November 25, 2013 at 11:51 PM #768483CA renterParticipantOne more thing…
Spending is not everything. As with debt, how that money is spent matters greatly. Is everyone buying up existing assets in the hopes that some greater fool will pay more for those same assets at a later point in time? That’s not productive spending (or borrowing, if leverage is used).
Also, what percentage of that money is going to the people who create the goods and provide the services in an economy, and what portion is being skimmed off the top by those who control distribution channels, finance markets, and those who profit from the transaction without doing any of the work? If most of the money is going directly to the person providing the goods/services, that is healthy; but if most of the money is be siphoned off and shunted to those who already own a disproportionate portion of the world’s wealth/resources, then we are bound to find ourselves, once again, at the breaking point socially and economically.
This leads to unsustainable wealth/income gaps and debt burdens, which tend to go together, because income growth will fall further and further behind asset price growth as the rich accumulate more and more wealth and and then chase the same asset markets around the globe, pushing prices well above sustainable levels, and well beyond the reach of lowly workers whose incomes can’t possibly keep up with price increases.
I would argue that speculation is one of the most destructive forces in an economy.
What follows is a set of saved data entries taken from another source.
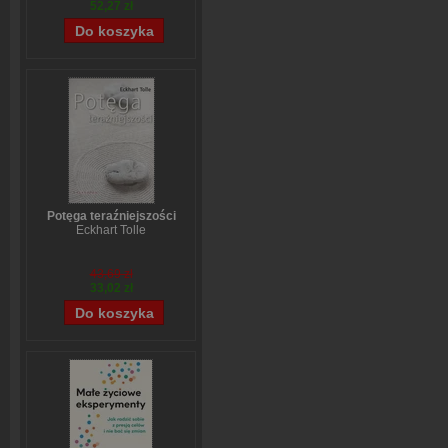
52,27 zł
Potęga teraźniejszości
Eckhart Tolle
43,69 zł
33,02 zł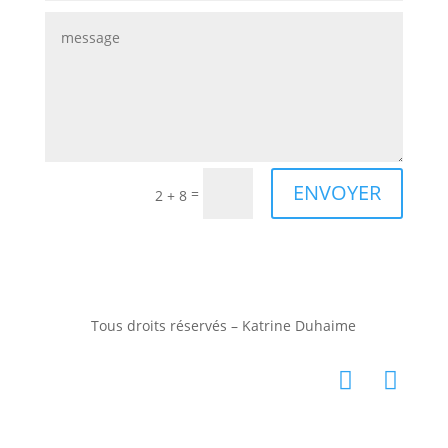
ENVOYER
=
2 + 8
Tous droits réservés – Katrine Duhaime
in
b
st
e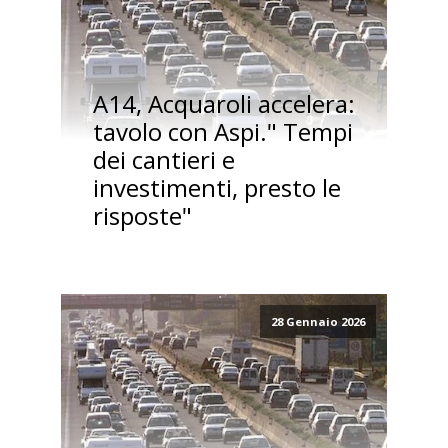
A14, Acquaroli accelera:
tavolo con Aspi." Tempi
dei cantieri e
investimenti, presto le
risposte"
28 Gennaio 2026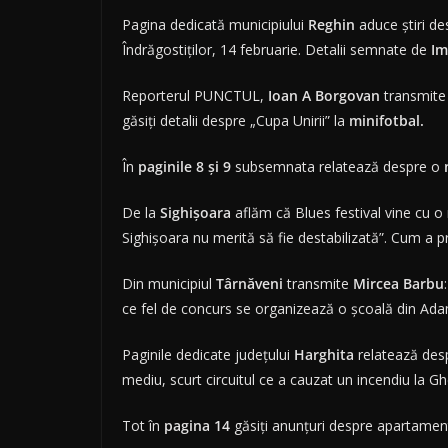
Pagina dedicată municipiului
Reghin
aduce ştiri de
Îndrăgostiţilor, 14 februarie. Detalii semnate de
Im
Reporterul PUNCTUL,
Ioan A Borgovan
transmite
găsiţi detalii despre „Cupa Unirii” la
minifotbal.
În
paginile 8 şi 9
subsemnata relatează despre o
De la
Sighişoara
aflăm că Blues festival vine cu o 
Sighişoara nu merită să fie destabilizată”. Cum a p
Din municipiul
Târnăveni
transmite
Mircea Barbu
ce fel de concurs se organizează o şcoală din Ada
Paginile dedicate judeţului
Harghita
relatează des
mediu, scurt circuitul ce a cauzat un incendiu la 
Tot în
pagina 14
găsiţi anunţuri despre apartament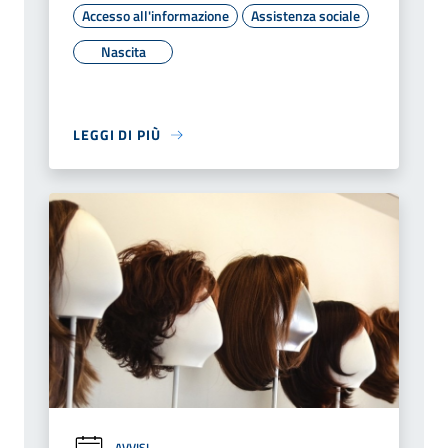
Accesso all'informazione
Assistenza sociale
Nascita
LEGGI DI PIÙ
AVVISI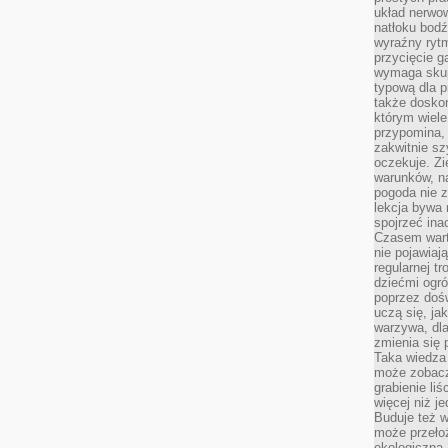
układ nerwo
natłoku bodź
wyraźny rytm
przycięcie 
wymaga skupi
typową dla 
także doskon
którym wiele
przypomina,
zakwitnie sz
oczekuje. Zi
warunków, n
pogoda nie z
lekcja bywa
spojrzeć ina
Czasem wart
nie pojawiaj
regularnej tr
dziećmi ogr
poprzez dośw
uczą się, ja
warzywa, dla
zmienia się 
Taka wiedza 
może zobacz
grabienie li
więcej niż j
Buduje też w
może przeło
ekologiczną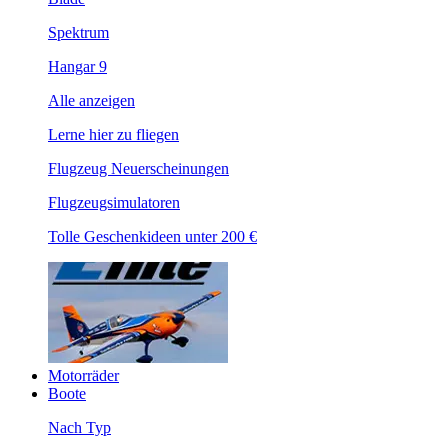
Spektrum
Hangar 9
Alle anzeigen
Lerne hier zu fliegen
Flugzeug Neuerscheinungen
Flugzeugsimulatoren
Tolle Geschenkideen unter 200 €
Motorräder
Boote
Nach Typ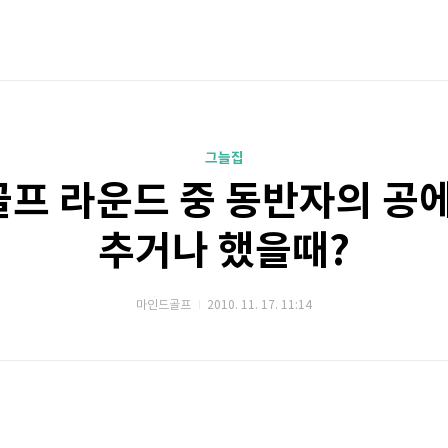
그늘집
골프 라운드 중 동반자의 공
추거나 했을때?
마인드골프
2010. 11. 17. 11:14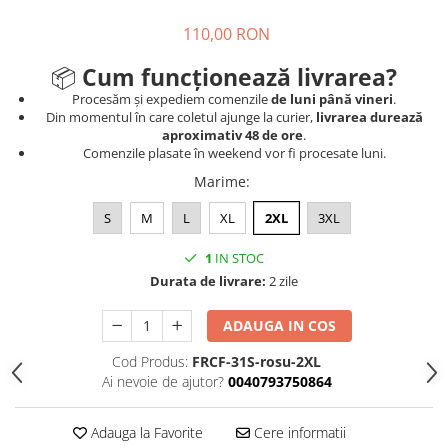
110,00 RON
📦
Cum funcționează livrarea?
Procesăm și expediem comenzile
de luni până vineri
.
Din momentul în care coletul ajunge la curier,
livrarea durează
aproximativ 48 de ore
.
Comenzile plasate în weekend vor fi procesate luni.
Marime
:
S
M
L
XL
2XL
3XL
1
IN STOC
Durata de livrare:
2 zile
ADAUGA IN COS
Cod Produs:
FRCF-31S-rosu-2XL
Ai nevoie de ajutor?
0040793750864
Adauga la Favorite
Cere informatii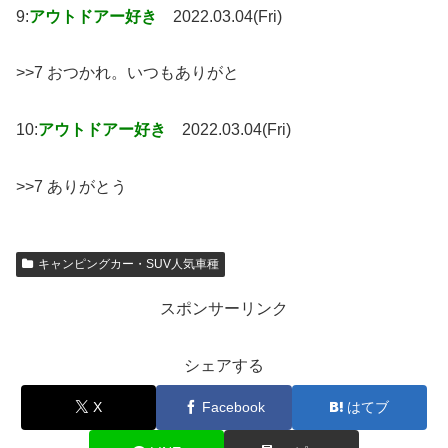
9:
アウトドアー好き
2022.03.04(Fri)
>>7 おつかれ。いつもありがと
10:
アウトドアー好き
2022.03.04(Fri)
>>7 ありがとう
キャンピングカー・SUV人気車種
スポンサーリンク
シェアする
X
Facebook
はてブ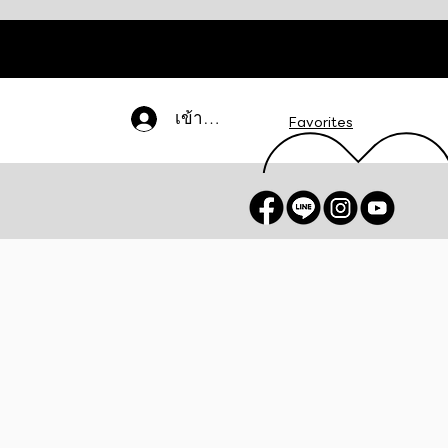
เข้าสู่ระบบ
Favorites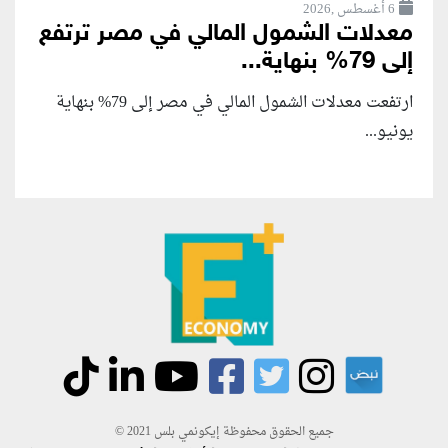
6 أغسطس ,2026
معدلات الشمول المالي في مصر ترتفع
إلى 79% بنهاية...
ارتفعت معدلات الشمول المالي في مصر إلى 79% بنهاية
يونيو...
جميع الحقوق محفوظة إيكونمي بلس 2021 ©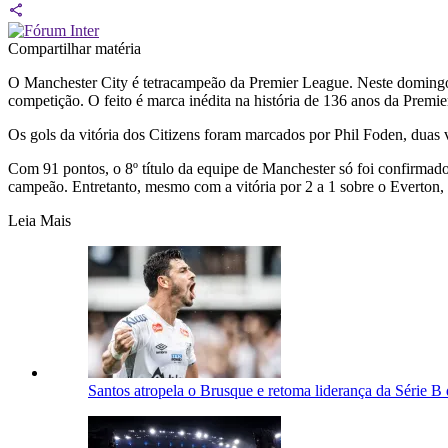
Compartilhar matéria
O
Manchester City
é tetracampeão da Premier League. Neste domingo 
competição. O feito é marca inédita na história de 136 anos da Premi
Os gols da vitória dos Citizens foram marcados por Phil Foden, du
Com 91 pontos, o 8º título da equipe de Manchester só foi confirmado
campeão. Entretanto, mesmo com a vitória por 2 a 1 sobre o Everton, 
Leia Mais
Santos atropela o Brusque e retoma liderança da Série B 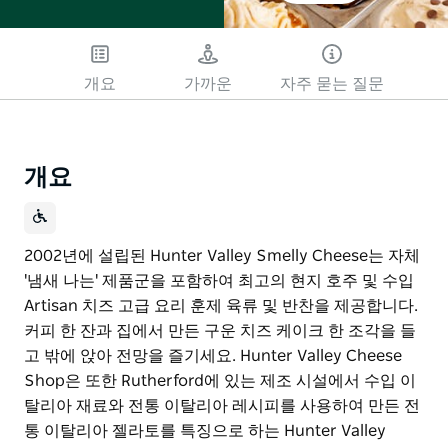
개요
가까운
자주 묻는 질문
개요
2002년에 설립된 Hunter Valley Smelly Cheese는 자체
'냄새 나는' 제품군을 포함하여 최고의 현지 호주 및 수입
Artisan 치즈 고급 요리 훈제 육류 및 반찬을 제공합니다.
커피 한 잔과 집에서 만든 구운 치즈 케이크 한 조각을 들
고 밖에 앉아 전망을 즐기세요. Hunter Valley Cheese
Shop은 또한 Rutherford에 있는 제조 시설에서 수입 이
탈리아 재료와 전통 이탈리아 레시피를 사용하여 만든 전
통 이탈리아 젤라토를 특징으로 하는 Hunter Valley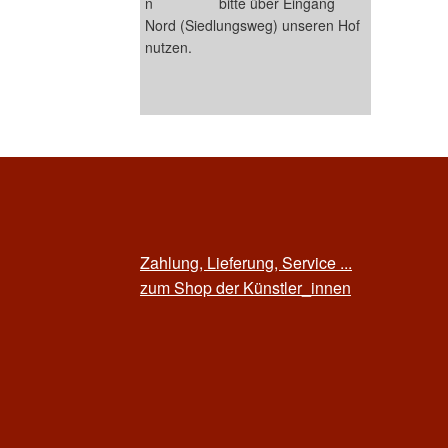
bitte über Eingang
Nord (Siedlungsweg) unseren Hof
nutzen.
Zahlung, Lieferung, Service ...
zum Shop der Künstler_innen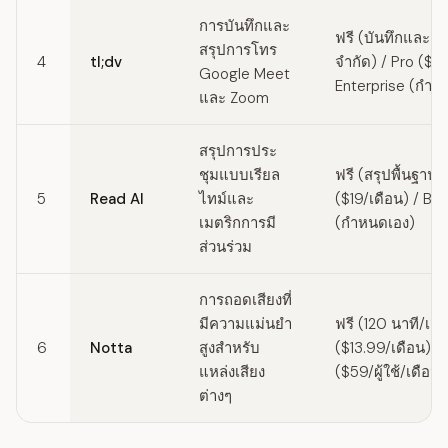
การบันทึกและ
ฟรี (บันทึกและถอ
สรุปการโทร
4
tl;dv
จำกัด) / Pro ($20
Google Meet
Enterprise (กำห
และ Zoom
สรุปการประ
ชุมแบบเรียล
ฟรี (สรุปพื้นฐาน)
5
Read AI
ไทม์และ
($19/เดือน) / Bu
เมตริกการมี
(กำหนดเอง)
ส่วนร่วม
การถอดเสียงที่
มีความแม่นยำ
ฟรี (120 นาที/เดื
6
Notta
สูงสำหรับ
($13.99/เดือน) /
แหล่งเสียง
($59/ผู้ใช้/เดือน)
ต่างๆ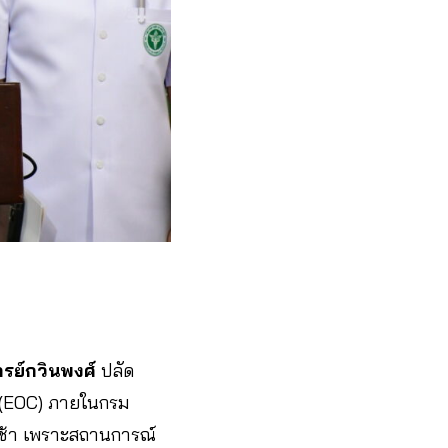
รย์กวินพงศ์
ปลัด
น (EOC) ภายในกรม
ุกเช้า เพราะสถานการณ์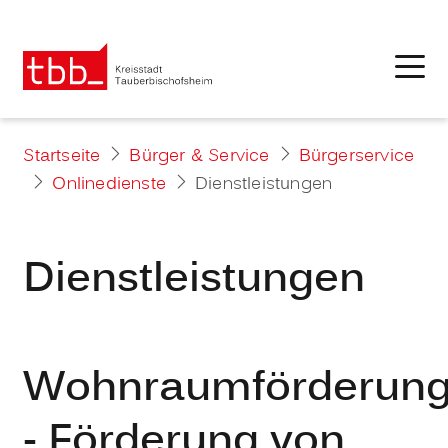
Startseite
Bürger & Service
Bürgerservice
Onlinedienste
Dienstleistungen
Dienstleistungen
Wohnraumförderun
- Förderung von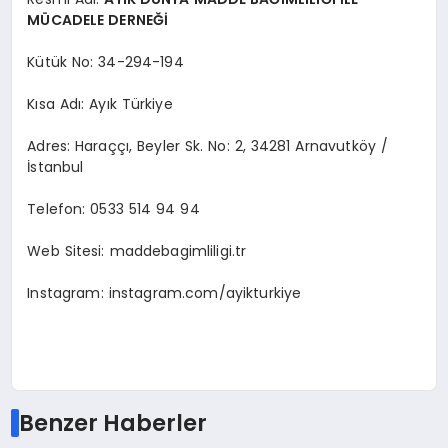
MÜCADELE DERNEĞİ
Kütük No: 34-294-194
Kısa Adı: Ayık Türkiye
Adres: Haraççı, Beyler Sk. No: 2, 34281 Arnavutköy /
İstanbul
Telefon: 0533 514 94 94
Web Sitesi: maddebagimliligi.tr
Instagram: instagram.com/ayikturkiye
Benzer Haberler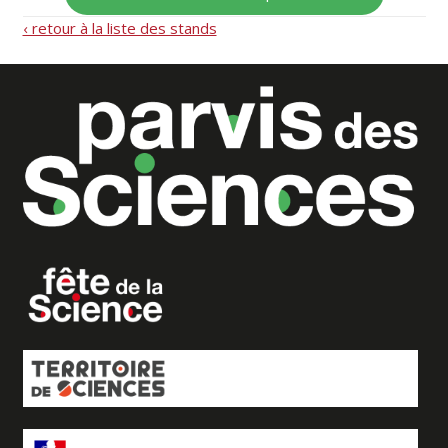
‹ retour à la liste des stands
Speculation that is fed by massive amounts of debt is the surest way to destroy an economy and society. Not enough is said or done regarding speculation. That’s because those who hold the greatest wealth and power tend to be the winners in the speculative game. But that game is zero-sum, so everybody else will have to lose in order for them to win.
November 26, 2013 at 12:02 PM #768508FlyerInHiGuest[quote=CA renter]
By allowing defaults to occur, asset prices tend to go down faster than wages, so workers and others on fixed incomes (the vast majority of those in the bottom half of the economy) gain purchasing power at the expense of the very wealthy. This shrinks the wealth/income gap while also reducing the debt burden of those who tend to have the most debt (relative to income).
[/quote]Interesting long post. I don’t quite follow all the points you’ve made, but I’ll pick one.
On this one argument you made, is that just theoretical or can you show where it’s happened before.
You’re assuming debt goes away but assets remain with the borrower? The poor to average person has auto loans, a mortgage and some unsecured consumer debt.
How does default help people if they lose their cars and their houses?
Aren’t people at the bottom more likely to get laid off in a recession?